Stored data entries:
<<<<

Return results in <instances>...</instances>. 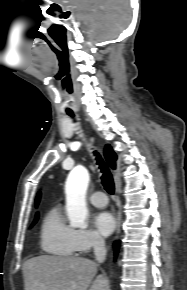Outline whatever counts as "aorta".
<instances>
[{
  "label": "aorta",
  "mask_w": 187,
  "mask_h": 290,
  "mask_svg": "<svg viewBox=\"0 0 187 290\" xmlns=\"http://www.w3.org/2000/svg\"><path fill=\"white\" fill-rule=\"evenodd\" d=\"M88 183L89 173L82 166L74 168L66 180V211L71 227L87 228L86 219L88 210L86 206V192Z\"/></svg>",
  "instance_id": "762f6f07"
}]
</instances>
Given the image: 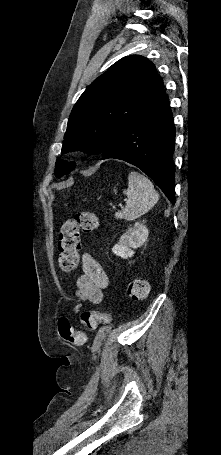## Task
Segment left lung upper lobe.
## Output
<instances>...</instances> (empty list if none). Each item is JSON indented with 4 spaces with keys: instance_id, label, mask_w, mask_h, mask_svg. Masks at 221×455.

>>>>
<<<<

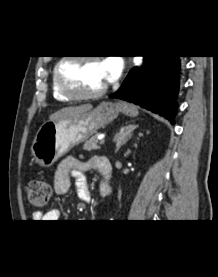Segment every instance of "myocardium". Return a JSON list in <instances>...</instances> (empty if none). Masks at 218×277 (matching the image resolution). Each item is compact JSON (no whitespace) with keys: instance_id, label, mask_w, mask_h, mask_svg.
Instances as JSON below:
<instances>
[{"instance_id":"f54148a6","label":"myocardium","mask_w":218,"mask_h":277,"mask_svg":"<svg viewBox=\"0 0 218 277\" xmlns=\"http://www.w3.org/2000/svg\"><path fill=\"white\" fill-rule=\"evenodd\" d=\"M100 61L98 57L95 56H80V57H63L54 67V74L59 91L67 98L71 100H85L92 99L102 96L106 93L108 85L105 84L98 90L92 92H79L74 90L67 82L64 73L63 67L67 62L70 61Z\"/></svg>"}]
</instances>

>>>>

# What the exercise asks
Return only the part of the records above that opens with the line containing "Segment left lung upper lobe." and closes with the line containing "<instances>...</instances> (empty list", ends included.

# Answer box
Segment left lung upper lobe.
## Output
<instances>...</instances> (empty list if none). Each item is JSON indented with 4 spaces with keys: instance_id, label, mask_w, mask_h, mask_svg. Masks at 221×455.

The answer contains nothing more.